BUG: kernel NULL pointer dereference, address: 0000000000000008
? __die_body+0x6e/0xb0
? __die+0x8b/0xa0
? page_fault_oops+0x358/0x3c0
? local_clock+0x19/0x30
? lock_release+0x11b/0x440
? kernelmode_fixup_or_oops+0x54/0x60
? __bad_area_nosemaphore+0x4f/0x210
? mmap_read_unlock+0x13/0x30
? bad_area_nosemaphore+0x16/0x20
? do_user_addr_fault+0x6fd/0x740
? prb_read_valid+0x1d/0x30
? exc_page_fault+0x55/0xd0
? asm_exc_page_fault+0x2b/0x30
? splice_to_socket+0x52e/0x630
? shmem_file_splice_read+0x2b1/0x310
direct_splice_actor+0x47/0x70
splice_direct_to_actor+0x133/0x300
? do_splice_direct+0x90/0x90
do_splice_direct+0x64/0x90
? __ia32_sys_tee+0x30/0x30
do_sendfile+0x214/0x300
__se_sys_sendfile64+0x8e/0xb0
__x64_sys_sendfile64+0x25/0x30
x64_sys_call+0xb82/0x2840
do_syscall_64+0x75/0x110
entry_SYSCALL_64_after_hwframe+0x4b/0x53

This is caused by tcp_bpf_sendmsg() returning a larger value(12289) than
size(8192), which causes the while loop in splice_to_socket() to release
an uninitialized pipe buf.

The underlying cause is that this code assumes sk_msg_memcopy_from_iter()
will copy all bytes upon success but it actually might only copy part of
it.
I am not sure what Fixes tag I should put.
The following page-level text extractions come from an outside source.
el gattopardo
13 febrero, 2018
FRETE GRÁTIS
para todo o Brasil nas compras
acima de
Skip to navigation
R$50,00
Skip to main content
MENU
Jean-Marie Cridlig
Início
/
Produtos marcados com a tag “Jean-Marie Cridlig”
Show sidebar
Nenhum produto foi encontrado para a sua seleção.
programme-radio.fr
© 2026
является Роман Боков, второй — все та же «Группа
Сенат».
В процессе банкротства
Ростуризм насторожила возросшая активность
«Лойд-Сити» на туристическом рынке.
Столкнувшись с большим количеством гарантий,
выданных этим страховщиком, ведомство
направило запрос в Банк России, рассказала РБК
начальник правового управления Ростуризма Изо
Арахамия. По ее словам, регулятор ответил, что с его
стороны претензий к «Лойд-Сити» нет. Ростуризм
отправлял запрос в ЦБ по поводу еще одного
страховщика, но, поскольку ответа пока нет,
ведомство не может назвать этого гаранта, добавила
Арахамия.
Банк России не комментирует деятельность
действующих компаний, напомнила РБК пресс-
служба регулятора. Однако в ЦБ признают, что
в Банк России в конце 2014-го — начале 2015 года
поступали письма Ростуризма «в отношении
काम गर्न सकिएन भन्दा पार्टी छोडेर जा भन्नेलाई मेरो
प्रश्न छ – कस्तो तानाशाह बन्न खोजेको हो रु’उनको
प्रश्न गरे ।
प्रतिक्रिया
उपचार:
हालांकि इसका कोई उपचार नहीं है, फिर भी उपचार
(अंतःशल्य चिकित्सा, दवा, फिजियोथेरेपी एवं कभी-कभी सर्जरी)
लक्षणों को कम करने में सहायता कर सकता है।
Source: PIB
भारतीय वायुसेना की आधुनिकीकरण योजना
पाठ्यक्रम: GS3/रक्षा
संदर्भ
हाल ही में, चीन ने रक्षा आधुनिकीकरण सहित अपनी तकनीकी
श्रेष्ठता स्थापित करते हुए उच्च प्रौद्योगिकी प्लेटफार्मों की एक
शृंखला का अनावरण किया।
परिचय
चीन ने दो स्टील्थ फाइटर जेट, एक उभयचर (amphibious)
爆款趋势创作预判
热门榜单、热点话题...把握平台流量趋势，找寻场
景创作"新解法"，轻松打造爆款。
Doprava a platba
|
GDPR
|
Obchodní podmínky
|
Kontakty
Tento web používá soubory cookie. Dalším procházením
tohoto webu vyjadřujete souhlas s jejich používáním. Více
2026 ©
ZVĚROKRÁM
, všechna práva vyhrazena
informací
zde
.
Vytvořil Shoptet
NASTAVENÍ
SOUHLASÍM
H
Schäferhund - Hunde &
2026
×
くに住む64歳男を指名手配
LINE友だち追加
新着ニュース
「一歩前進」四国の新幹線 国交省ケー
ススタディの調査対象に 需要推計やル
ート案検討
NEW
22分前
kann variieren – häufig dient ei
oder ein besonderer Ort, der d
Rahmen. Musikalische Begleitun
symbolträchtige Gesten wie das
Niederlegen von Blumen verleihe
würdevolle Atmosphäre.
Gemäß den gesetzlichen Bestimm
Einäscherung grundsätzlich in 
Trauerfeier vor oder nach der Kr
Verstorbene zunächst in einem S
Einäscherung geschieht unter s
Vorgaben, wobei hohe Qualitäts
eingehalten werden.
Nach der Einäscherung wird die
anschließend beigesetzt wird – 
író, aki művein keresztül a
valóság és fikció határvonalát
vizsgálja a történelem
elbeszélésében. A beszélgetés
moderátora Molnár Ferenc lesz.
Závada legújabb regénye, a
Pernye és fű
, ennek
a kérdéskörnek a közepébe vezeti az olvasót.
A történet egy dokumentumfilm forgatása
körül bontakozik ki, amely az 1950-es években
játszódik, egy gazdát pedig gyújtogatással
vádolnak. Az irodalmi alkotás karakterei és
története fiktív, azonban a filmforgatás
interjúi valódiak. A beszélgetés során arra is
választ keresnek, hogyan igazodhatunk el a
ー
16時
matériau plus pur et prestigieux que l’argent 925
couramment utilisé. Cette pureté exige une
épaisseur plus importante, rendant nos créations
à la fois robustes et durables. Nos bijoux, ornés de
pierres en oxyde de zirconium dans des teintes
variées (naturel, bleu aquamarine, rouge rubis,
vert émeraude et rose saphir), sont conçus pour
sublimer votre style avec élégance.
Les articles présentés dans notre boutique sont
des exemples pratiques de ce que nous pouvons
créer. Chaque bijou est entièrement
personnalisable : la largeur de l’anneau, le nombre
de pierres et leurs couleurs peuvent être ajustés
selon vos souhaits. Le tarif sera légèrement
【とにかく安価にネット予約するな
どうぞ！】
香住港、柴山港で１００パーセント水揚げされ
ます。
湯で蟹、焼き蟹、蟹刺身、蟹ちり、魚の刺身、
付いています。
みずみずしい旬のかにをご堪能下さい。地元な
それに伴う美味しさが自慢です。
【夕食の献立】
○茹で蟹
Git blame leads me to a refactor
commit
and I am not familiar with this part of code base. Any suggestions?
I think it is the following commit which introduced memcopy_from_iter()
(which was renamed to sk_msg_memcopy_from_iter() later):

commit 4f738adba30a7cfc006f605707e7aee847ffefa0
Author: John Fastabend <john.fastabend@xxxxxxxxx>
Date: Sun Mar 18 12:57:10 2018 -0700

bpf: create tcp_bpf_ulp allowing BPF to monitor socket TX/RX data

Please double check.

Thanks.
Thanks for your help. I will double check it.